Das Kapitel „Sanktifizierung“, die nicht zufällig die Politisierung des Kalten Krieges ablöste, leitet Lorentzen mit dem Gedenkjahr 2006 ein. Medienwirksam und geschickt platzierte der EKD-Ratsvorsitzende Wolfgang Huber die griffige, von Lorentzen problematisierte Formel eines „evangelischen Heiligen“, die sich rasch verbreitete und frühere Tendenzen nachträglich legitimierte. Ausdruck der Sanktifizierung sind die detailliert beschriebenen Pilger- beziehungsweise touristischen Fahrten „auf den Spuren Bonhoeffers“, die seinen letzten Weg ins Konzentrationslager Flossenbürg nachzuvollziehen suchten und zu solchen Orten in Pommern führten, die mit seinem Wirken als Leiter der Predigerseminare beziehungsweise der illegalen Sammelvikariate verbunden waren. Hierbei standen weniger historische Erkenntnisse als die Faszination für den heiligen Ort und ein emotional-frommes Überwältigungs- oder Erbauungserlebnis im Zentrum. Interessanterweise waren es gerade die „biografischen Nebenschauplätze“ (S. 415), also kirchen- und theologiegeschichtlich unbedeutende Orte wie das Ferienhaus der Familie Bonhoeffer im Harz oder die Schule Bonhoeffers in Berlin-Wilmersdorf, die von Privatpersonen oder -gruppen markiert und als Teil einer „populären Sanktifizierung“ zu „topografischen Reliquien“ aufgewertet wurden (S. 402f.).

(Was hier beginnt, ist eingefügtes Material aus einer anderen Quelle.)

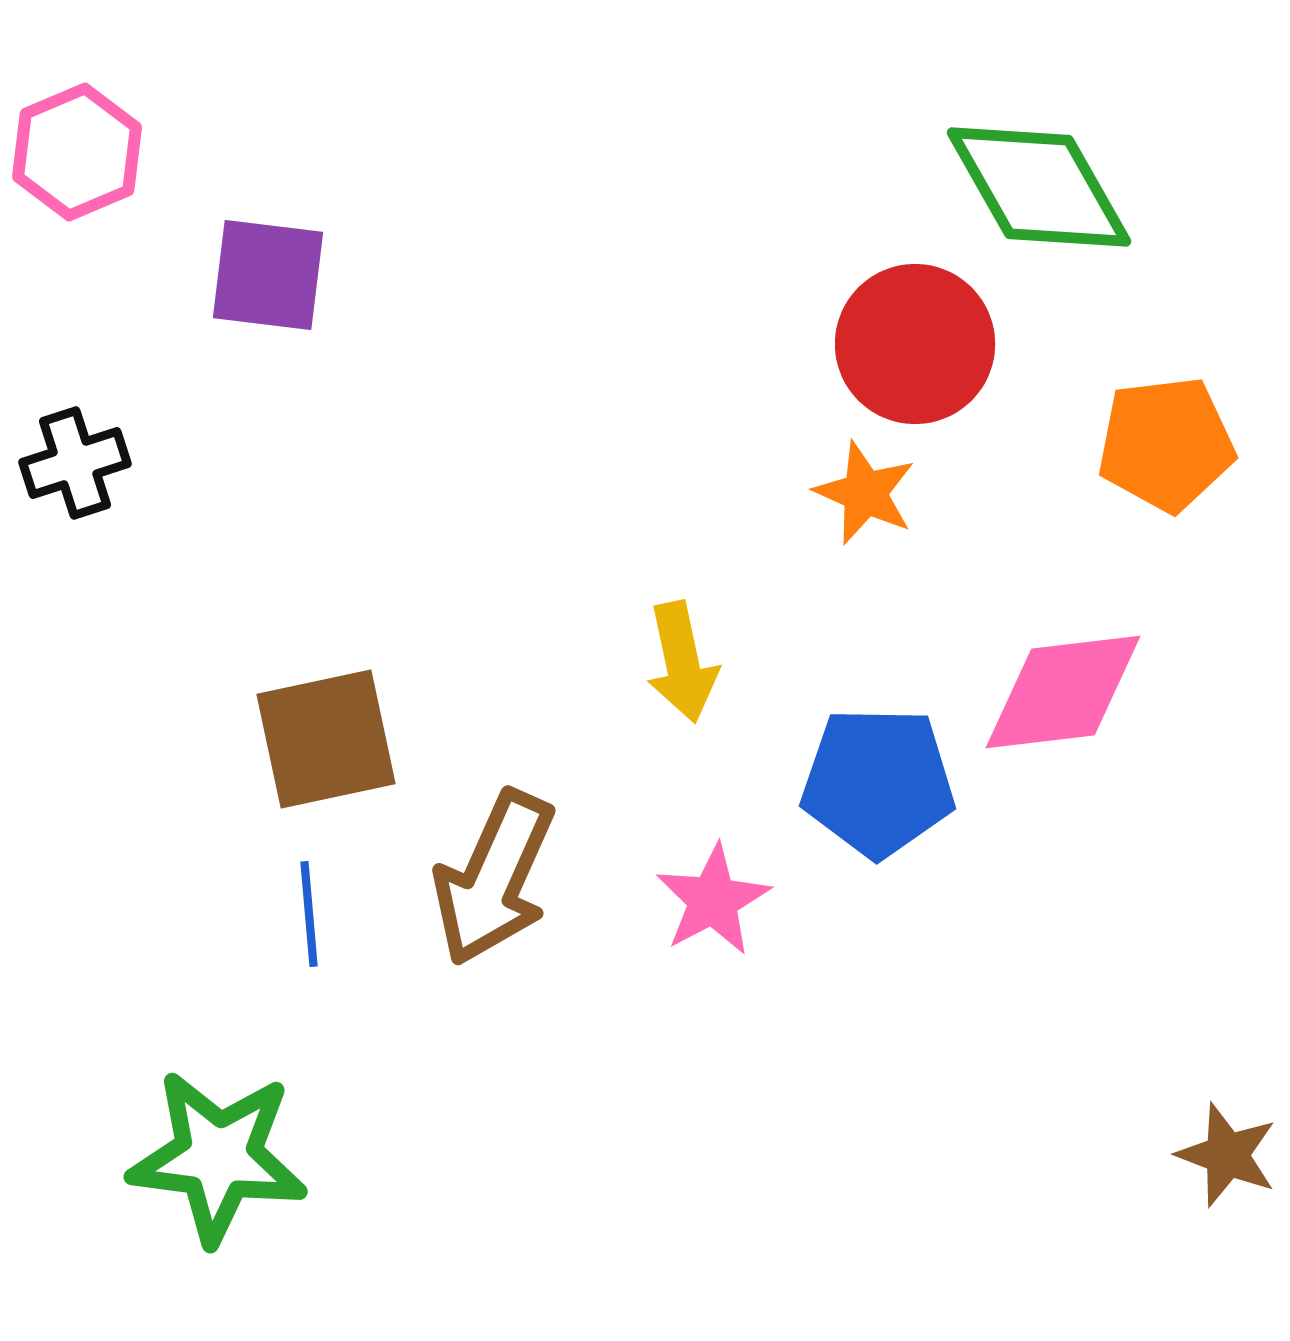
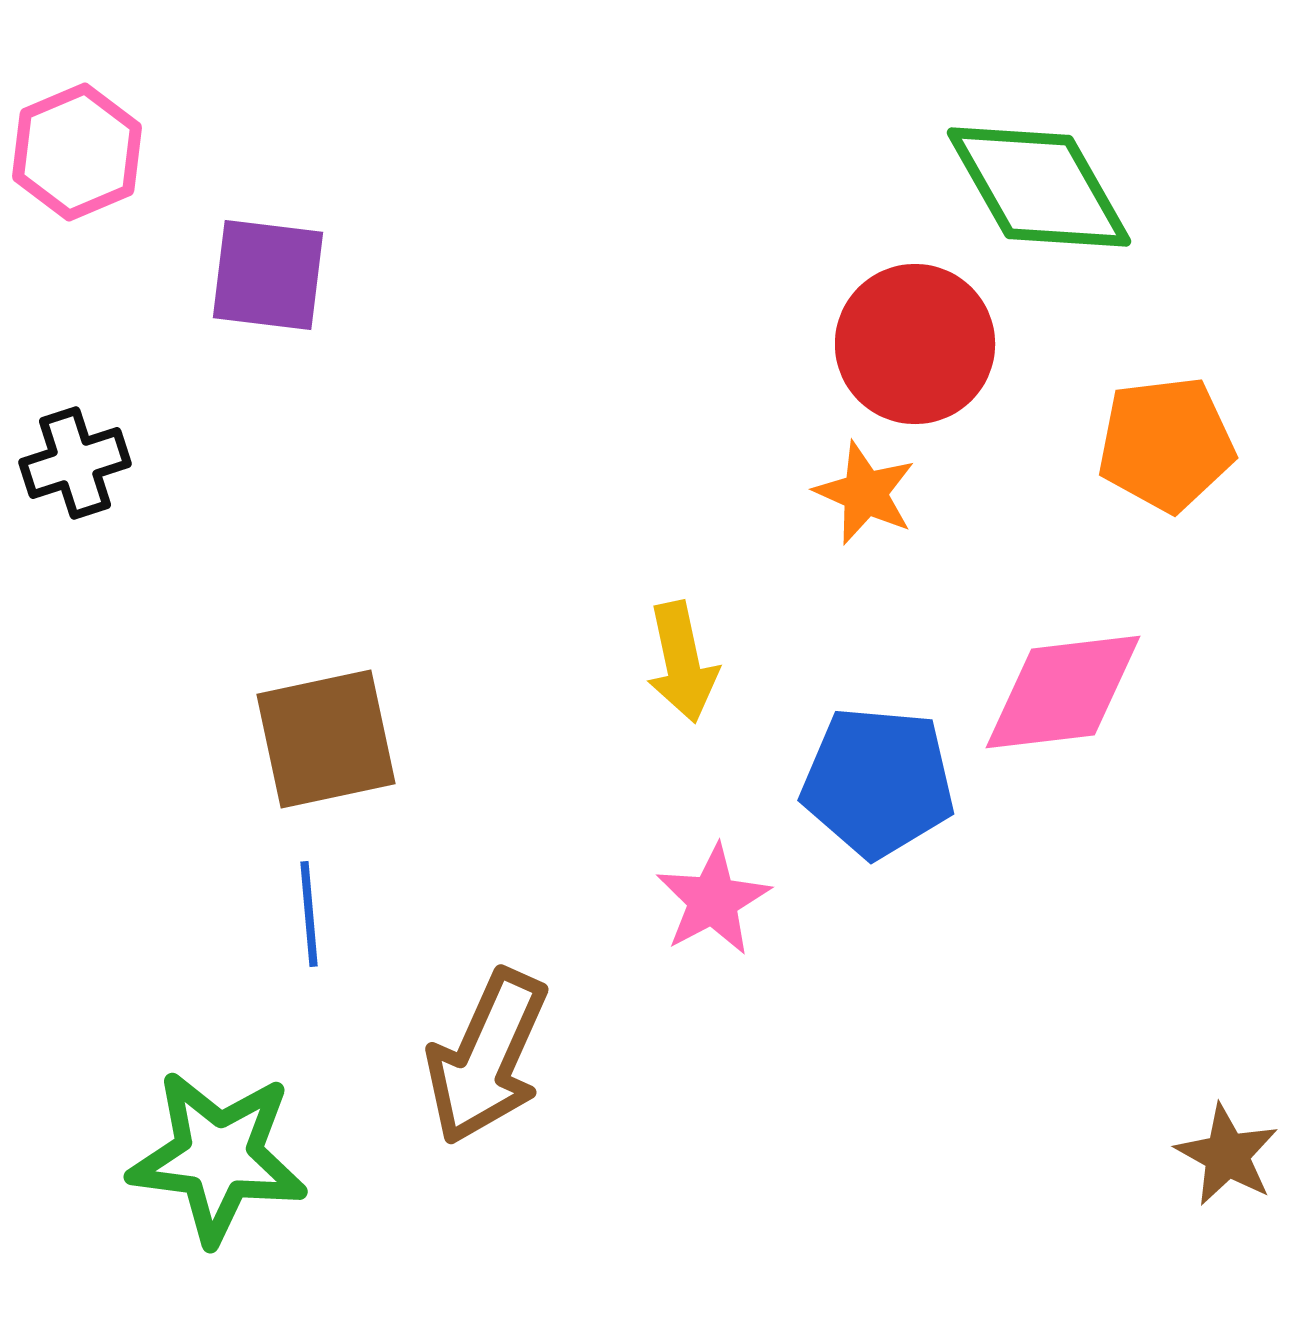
blue pentagon: rotated 4 degrees clockwise
brown arrow: moved 7 px left, 179 px down
brown star: rotated 8 degrees clockwise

Lorentzen bewertet diese Phänomene differenziert: Einerseits bedinge die Sanktifizierung eine Tendenz zur Dekontextualisierung, Banalisierung und ethisch-theologischen Vereindeutigung Bonhoeffers. Andererseits macht der Verfasser politische und aufklärerische Momente ausfindig. Gerade einige der Rehabilitierungskampagnen dieser Phase verfolgten nämlich nicht nur das Ziel der juristischen „Reinwaschung“ des Heiligen, sondern dezidiert politische Absichten, zum Beispiel die Rehabilitierung aller Deserteure. Die polnischen Erinnerungsorte standen im Zeichen der deutsch-polnischen Aussöhnung und ließen sich in einer europäischen Erinnerungskultur situieren. Das Kapitel schließt mit dem Postulat einer „Ökumene der Schuld“, die Lorentzen als Korrektiv zur problematisierten „Ökumene der Märtyrer“ versteht.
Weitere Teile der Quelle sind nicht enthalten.